The latest Material Change Insights Report from Textile Exchange shows nearly 40% of its brand participants sourced their materials from preferred sources – but investment into circularity remains limited.
The report intends to provide an in-depth evaluation of the state of sustainable materials sourcing in the textile and clothing sector.
It draws on exclusive data provided through Textile Exchange’s Corporate Fiber & Materials Benchmark (CFMB) programme, thought to be the largest peer-to-peer comparison initiative in the textiles sector with more than 170 voluntary brand participants. The CFMB programme rigorously analyses self-reported company data to track the materials sourcing progress of individual companies as well as the industry at large.
The resulting Material Change Insights Report provides one of the most data-backed and comprehensive analyses of how the industry is progressing in its shift to preferred materials, as well as alignment with global efforts like the Sustainable Development Goals (SDGs) and the transition to a circular economy. It builds on Textile Exchange’s Material Change Index (MCI) – a family of indices, published earlier in the year, that tracks individual company progress.
Participating companies in the report included C&A, Adidas, Asos, Decathlon, H&M Group, Inditex, Columbia Sportswear, Marks & Spencer, Puma, PVH Corp, Tesco, The North Face, Ugg, Woolworths, Levi Strauss & Co, Mud Jeans, Nike, Nudie Jeans and Patagonia among a number of others.
The 2019 Material Change Insights Report is based on companies’ self-reported data from 2018. Key findings include:
- Reporting companies sourced nearly 40% of their materials from preferred sources in 2018.
- Reporting companies collectively converted 1.7m metric tons of materials to preferred in 2018, resulting in a saving of 1m metric tons greenhouse gases.
- Sweden is leading the race to the top, with 12 Swedish headquartered companies accounting for 40% of the preferred materials reported.
- 66% of companies said they have started aligning their business strategy with the SDGs. However, 71% have not set measurable targets within their Goal alignment.

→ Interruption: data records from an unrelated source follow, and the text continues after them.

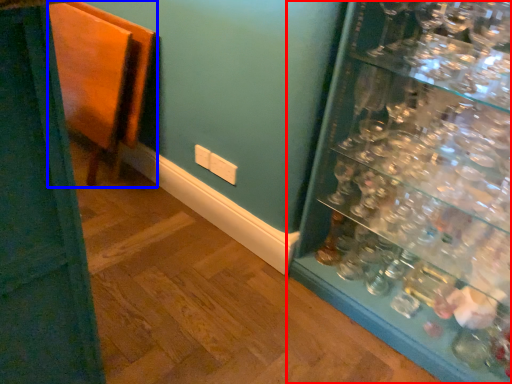 Question: Among these objects, which one is nearest to the camera, shelf (highlighted by a red box) or furniture (highlighted by a blue box)?

Choices:
 (A) shelf
 (B) furniture

Answer: (A) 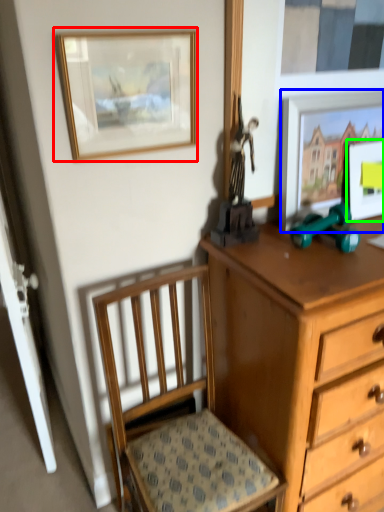 Question: Which object is the farthest from picture frame (highlighted by a red box)? Choose among these: picture frame (highlighted by a blue box) or picture frame (highlighted by a green box).

Choices:
 (A) picture frame
 (B) picture frame

Answer: (B) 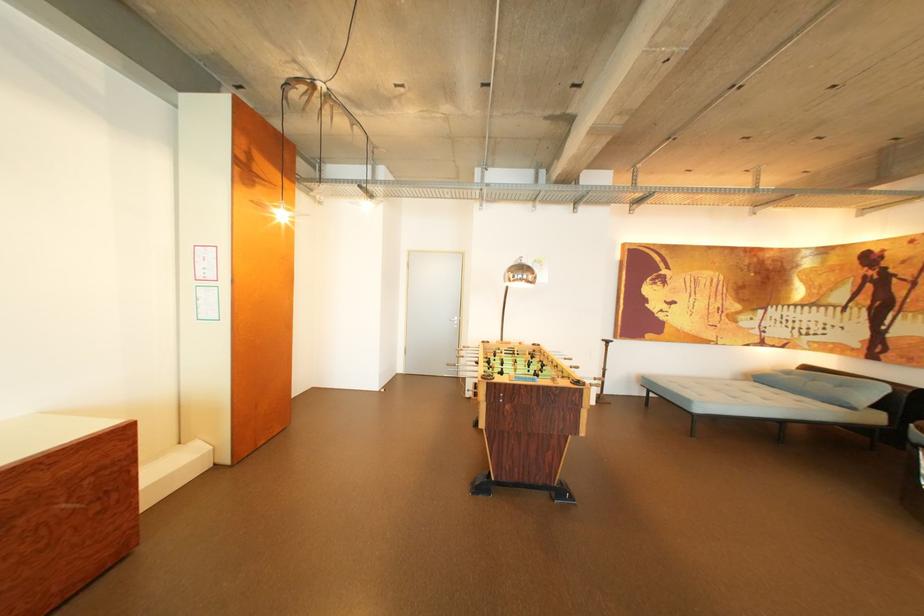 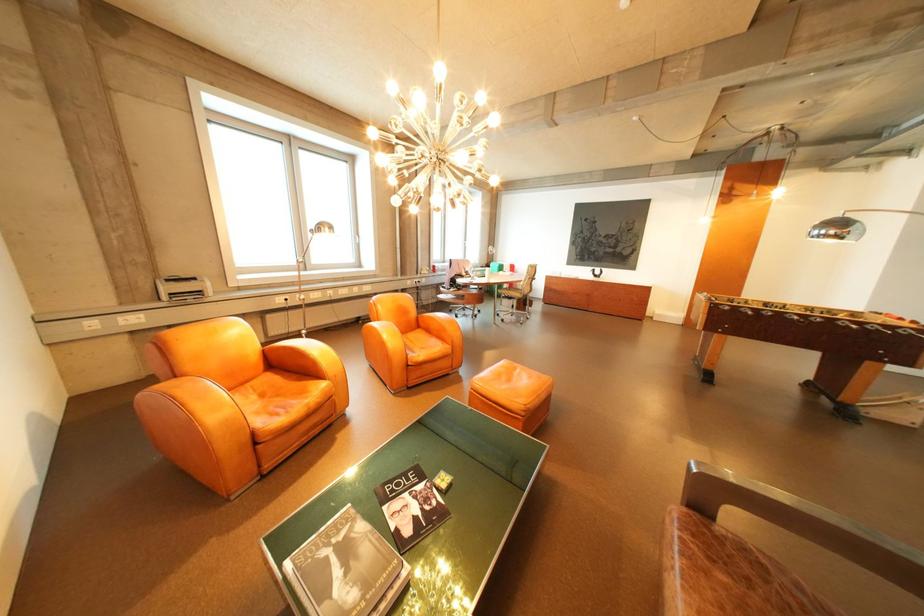 Find the pixel in the second image that matches (x=542, y=278) in the first image.

(846, 233) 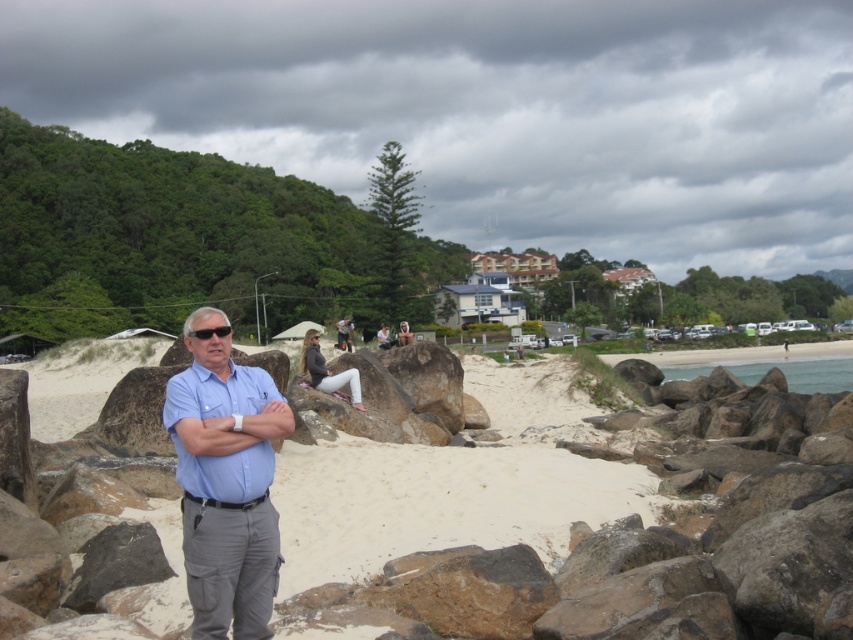 Consider the image. You are a photographer trying to capture a photo of the smooth sand beach at center and the black plastic sunglasses at center. Based on their positions, which object is closer to the camera?

The black plastic sunglasses at center are closer to the camera since they are positioned above the smooth sand beach at center.

You are standing at the beach and want to take a photo of both the point at coordinates point (209, 390) and point (386, 326). Which point should you focus on first to ensure both are in sharp focus?

You should focus on point (209, 390) first because it is closer to the camera than point (386, 326). This ensures that both points will be within the depth of field and in sharp focus.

- 86% of companies responding to the circularity module have a circularity strategy – but coverage and investment are still very limited. For example, only ~0.06% of reported recycled materials come from post-consumer textile waste.
Textile industry rethink
“Amidst tragedy and chaos, the Covid-19 pandemic has demonstrated the deep interconnectedness that exists between people and planetary systems. It shows the turmoil that can result when one element of the system is out of balance – a situation that is certain to repeat itself many times over if we ignore long-term risks like climate change,” says Liesl Truscott, Textile Exchange European and materials strategy director, who leads the programme. “It’s time to rethink the textile industry to make it fit for the future. But first, we need to know where we stand, and this is where the Material Change Insights Report comes in.”

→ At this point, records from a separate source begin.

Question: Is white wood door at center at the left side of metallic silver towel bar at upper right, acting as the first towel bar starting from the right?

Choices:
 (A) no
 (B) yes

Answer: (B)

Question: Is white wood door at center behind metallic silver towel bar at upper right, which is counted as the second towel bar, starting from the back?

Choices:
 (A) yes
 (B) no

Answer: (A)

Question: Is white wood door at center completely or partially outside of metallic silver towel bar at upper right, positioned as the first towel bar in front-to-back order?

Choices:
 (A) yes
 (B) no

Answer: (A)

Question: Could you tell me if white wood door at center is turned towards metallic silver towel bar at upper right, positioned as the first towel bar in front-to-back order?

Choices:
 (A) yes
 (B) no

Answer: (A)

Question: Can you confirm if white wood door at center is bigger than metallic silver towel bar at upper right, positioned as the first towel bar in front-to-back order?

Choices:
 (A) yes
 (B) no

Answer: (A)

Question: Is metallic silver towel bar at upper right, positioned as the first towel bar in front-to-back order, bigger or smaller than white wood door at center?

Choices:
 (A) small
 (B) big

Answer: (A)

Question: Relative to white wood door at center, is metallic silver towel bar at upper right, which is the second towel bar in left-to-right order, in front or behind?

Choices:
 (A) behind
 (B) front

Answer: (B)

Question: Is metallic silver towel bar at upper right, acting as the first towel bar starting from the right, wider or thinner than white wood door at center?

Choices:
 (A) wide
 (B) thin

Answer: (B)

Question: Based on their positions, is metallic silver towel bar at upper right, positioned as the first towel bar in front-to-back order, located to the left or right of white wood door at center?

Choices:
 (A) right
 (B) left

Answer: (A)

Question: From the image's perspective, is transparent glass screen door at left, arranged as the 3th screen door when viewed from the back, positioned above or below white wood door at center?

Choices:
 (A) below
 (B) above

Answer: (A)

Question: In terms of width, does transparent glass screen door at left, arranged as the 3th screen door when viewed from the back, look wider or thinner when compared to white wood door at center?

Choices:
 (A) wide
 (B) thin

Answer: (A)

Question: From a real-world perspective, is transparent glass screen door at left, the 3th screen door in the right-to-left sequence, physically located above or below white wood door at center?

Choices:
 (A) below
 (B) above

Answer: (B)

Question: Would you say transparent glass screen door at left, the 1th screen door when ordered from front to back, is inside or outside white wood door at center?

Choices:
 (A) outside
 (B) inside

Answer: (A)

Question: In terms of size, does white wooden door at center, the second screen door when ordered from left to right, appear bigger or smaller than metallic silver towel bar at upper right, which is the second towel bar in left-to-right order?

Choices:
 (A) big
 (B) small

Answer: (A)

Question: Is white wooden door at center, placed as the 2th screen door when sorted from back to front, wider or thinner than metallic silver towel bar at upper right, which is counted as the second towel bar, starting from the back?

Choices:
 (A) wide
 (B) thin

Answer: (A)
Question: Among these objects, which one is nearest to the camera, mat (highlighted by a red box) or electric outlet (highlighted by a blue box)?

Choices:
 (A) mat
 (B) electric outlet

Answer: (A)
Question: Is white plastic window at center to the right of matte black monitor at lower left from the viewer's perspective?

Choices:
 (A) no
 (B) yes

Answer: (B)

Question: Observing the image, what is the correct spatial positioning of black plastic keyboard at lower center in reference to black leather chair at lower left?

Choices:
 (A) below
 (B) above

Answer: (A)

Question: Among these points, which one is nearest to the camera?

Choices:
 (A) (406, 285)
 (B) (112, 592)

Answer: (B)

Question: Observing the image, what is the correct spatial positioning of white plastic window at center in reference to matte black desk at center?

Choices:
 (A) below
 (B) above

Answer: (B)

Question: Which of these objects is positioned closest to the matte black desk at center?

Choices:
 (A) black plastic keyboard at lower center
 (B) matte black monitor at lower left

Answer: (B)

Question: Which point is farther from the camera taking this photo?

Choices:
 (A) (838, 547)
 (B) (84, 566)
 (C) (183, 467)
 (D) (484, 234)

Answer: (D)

The report reveals textile-to-textile recycling fibre is still nascent. The replacement of virgin materials with post-consumer textiles must increase to close the loop said the report. Business model innovation, technology investment, and resource efficiency targets will be important levers.

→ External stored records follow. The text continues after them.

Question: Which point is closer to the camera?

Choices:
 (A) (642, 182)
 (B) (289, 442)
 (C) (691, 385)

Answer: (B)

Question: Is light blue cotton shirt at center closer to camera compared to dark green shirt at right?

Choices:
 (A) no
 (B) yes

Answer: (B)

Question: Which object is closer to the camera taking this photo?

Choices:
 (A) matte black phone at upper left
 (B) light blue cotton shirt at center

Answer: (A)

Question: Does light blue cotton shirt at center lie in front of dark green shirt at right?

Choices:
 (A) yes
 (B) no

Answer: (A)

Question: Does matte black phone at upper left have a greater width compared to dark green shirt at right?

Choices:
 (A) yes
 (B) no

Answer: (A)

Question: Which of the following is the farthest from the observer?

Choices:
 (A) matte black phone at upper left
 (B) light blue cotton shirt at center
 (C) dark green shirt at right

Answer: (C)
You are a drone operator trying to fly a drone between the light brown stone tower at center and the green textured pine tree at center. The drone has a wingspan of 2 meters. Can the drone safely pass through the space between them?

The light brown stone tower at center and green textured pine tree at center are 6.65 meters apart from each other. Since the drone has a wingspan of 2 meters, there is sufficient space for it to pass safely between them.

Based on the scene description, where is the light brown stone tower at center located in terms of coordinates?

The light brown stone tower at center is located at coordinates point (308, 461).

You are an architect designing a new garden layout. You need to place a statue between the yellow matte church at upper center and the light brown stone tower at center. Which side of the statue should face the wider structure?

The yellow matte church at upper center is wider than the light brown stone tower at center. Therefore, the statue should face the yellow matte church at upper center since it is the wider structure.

When it comes to cotton, companies are more advanced than other materials. Key drivers include the widespread availability of preferred cotton programmes, but the report notes more regional transparency, direct intervention, and monitoring of impacts are needed at farm level.
Accelerating the sustainability of polyester lags behind cotton given how cost effective and readily available conventional polyester remains. Transition to recycled is slow and companies struggle to certify entire supply chains. Eventually, recycled needs to be from post-consumer textiles and not just plastic packaging. It is a similar story for nylon.
On wool, conventional wool dominates uptake. Recycled wool uptake was higher than volumes sourced from preferred virgin wool programmes such as the Responsible Wool Standard.
For down, the largest opportunity lies in achieving greater transparency back to source through supply chain mapping.
16 of the participating companies were recognised as leading companies in the Material Change report including C&A, Decathlon, Eileen Fisher, H&M Group, Levi Strauss & Co., Mud Jeans, Nike, Nudie Jeans, Patagonia and PrAna.
The Leaderboard is based on a company’s management practices (including risk assessment, transparency, investment, target setting, and impact measurement) as well as the adoption rate of preferred fibres and materials. In this way it reflects both intention and action. Level 4 Leading indicates companies that are pioneering industry transformation and scored 76-100 of a possible 100 points.
H&M Group leads the ranking in the use of organic cotton and down certified by the Responsible Down Standard, whilst at the same time the continuing to be among the biggest users of recycled cotton, recycled wool, recycled nylon and lyocell.
“Being ranked as a leading company in sustainable materials sourcing is a great recognition to all the hard work we do every day to make our business more sustainable,” says Cecilia Brännsten, environmental sustainability manager H&M Group. “But that doesn’t mean we are done yet, there is still work to do to increase the use of recycled materials and push for innovative materials. We are fully committed to use our size and scale to lead the way towards a more sustainable fashion future.”